As the City attempted to implement defensible space guidelines required by Assembly Bill 28, Garcia and his department endured some public backlash by homeowners upset with the prospect of having to rip up trees and other landscaping deemed hazardous to structures and firefighters. Garcia persisted saying local plan as necessary to protect Laguna Beach’s unique aesthetic from a more onerous plan created by the California Dept. of Forestry and Fire Protection.

Critics have voiced a slate of grievances ranging from private property rights to concerns about removing shade amid climate change to a lack of definitive exceptions for well-irrigated gardens.
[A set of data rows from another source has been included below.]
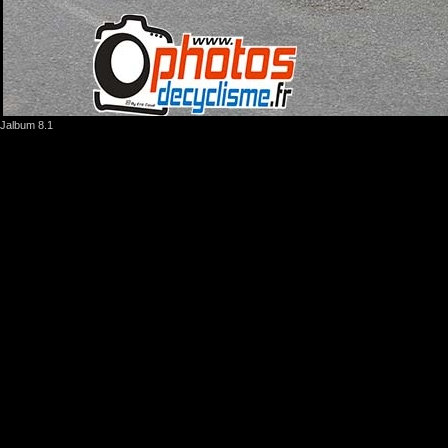
Jalbum 8.1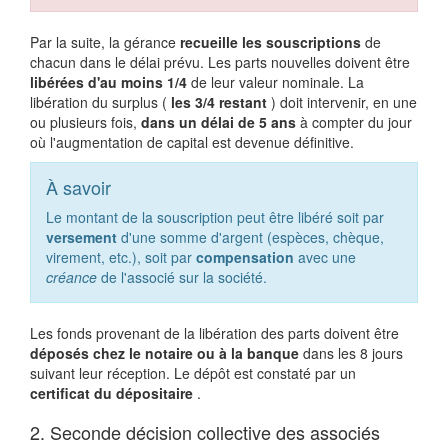
Par la suite, la gérance
recueille les souscriptions
de
chacun dans le délai prévu. Les parts nouvelles doivent être
libérées d'au moins 1/4
de leur valeur nominale. La
libération du surplus (
les 3/4 restant
) doit intervenir, en une
ou plusieurs fois,
dans un délai de 5 ans
à compter du jour
où l'augmentation de capital est devenue définitive.
À savoir
Le montant de la souscription peut être libéré soit par
versement
d'une somme d'argent (espèces, chèque,
virement, etc.), soit par
compensation
avec une
créance
de l'associé sur la société.
Les fonds provenant de la libération des parts doivent être
déposés chez le notaire ou à la banque
dans les 8 jours
suivant leur réception. Le dépôt est constaté par un
certificat du dépositaire
.
2. Seconde décision collective des associés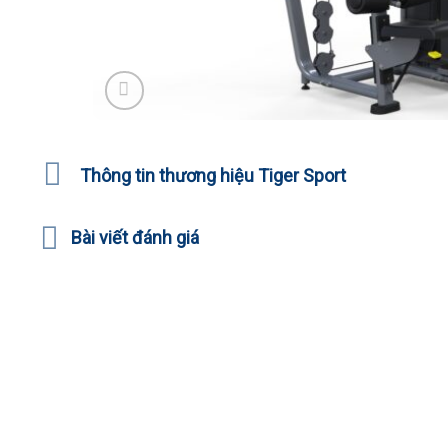
Thông tin thương hiệu Tiger Sport
Bài viết đánh giá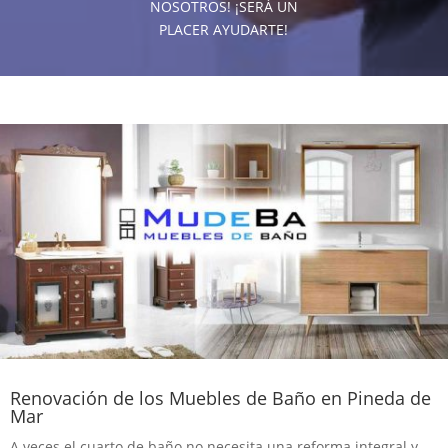
NOSOTROS! ¡SERÁ UN
PLACER AYUDARTE!
Renovación de los Muebles de Baño en Pineda de
Mar
A veces el cuarto de baño no necesita una reforma integral y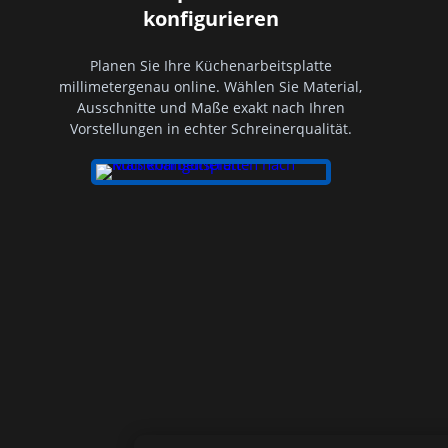
konfigurieren
Planen Sie Ihre Küchenarbeitsplatte
millimetergenau online. Wählen Sie Material,
Ausschnitte und Maße exakt nach Ihren
Vorstellungen in echter Schreinerqualität.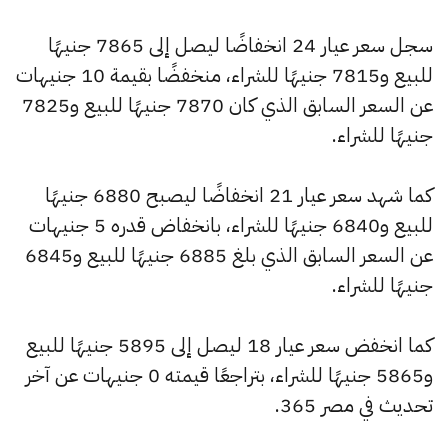
سجل سعر عيار 24 انخفاضًا ليصل إلى 7865 جنيهًا
للبيع و7815 جنيهًا للشراء، منخفضًا بقيمة 10 جنيهات
عن السعر السابق الذي كان 7870 جنيهًا للبيع و7825
جنيهًا للشراء.
كما شهد سعر عيار 21 انخفاضًا ليصبح 6880 جنيهًا
للبيع و6840 جنيهًا للشراء، بانخفاض قدره 5 جنيهات
عن السعر السابق الذي بلغ 6885 جنيهًا للبيع و6845
جنيهًا للشراء.
كما انخفض سعر عيار 18 ليصل إلى 5895 جنيهًا للبيع
و5865 جنيهًا للشراء، بتراجعًا قيمته 0 جنيهات عن آخر
تحديث في مصر 365.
In September 2021, the City Council voted to approve the defensible space guidelines advanced by the Fire Department, which now requires a wildfire inspection as a condition of closing escrow.

“What we want to do for the next few years is we want to go heavy with education,” Garcia told councilmembers last year. “We believe through simple modifications that can still be beautiful—and I know there’s differences of opinion on that—but really with simple modifications our community can be more safe.”

Laguna Beach city officials congratulate Garcia on a successful career and wish him well in retirement, City Manager Shohreh Dupuis said in a press release.

“We are very grateful to have had Chief Garcia’s guidance, leadership, and fire expertise over the past four years in Laguna Beach,” Dupuis said.

Garcia holds a bachelor of science degree in vocational education from California State University, Long Beach. He’s also a member of the Orange County Fire Chiefs’ Association.

The City plans to conduct a nationwide search for Garcia’s successor. Garcia wasn’t available for an interview via Zoom or phone this week, a city spokesperson said.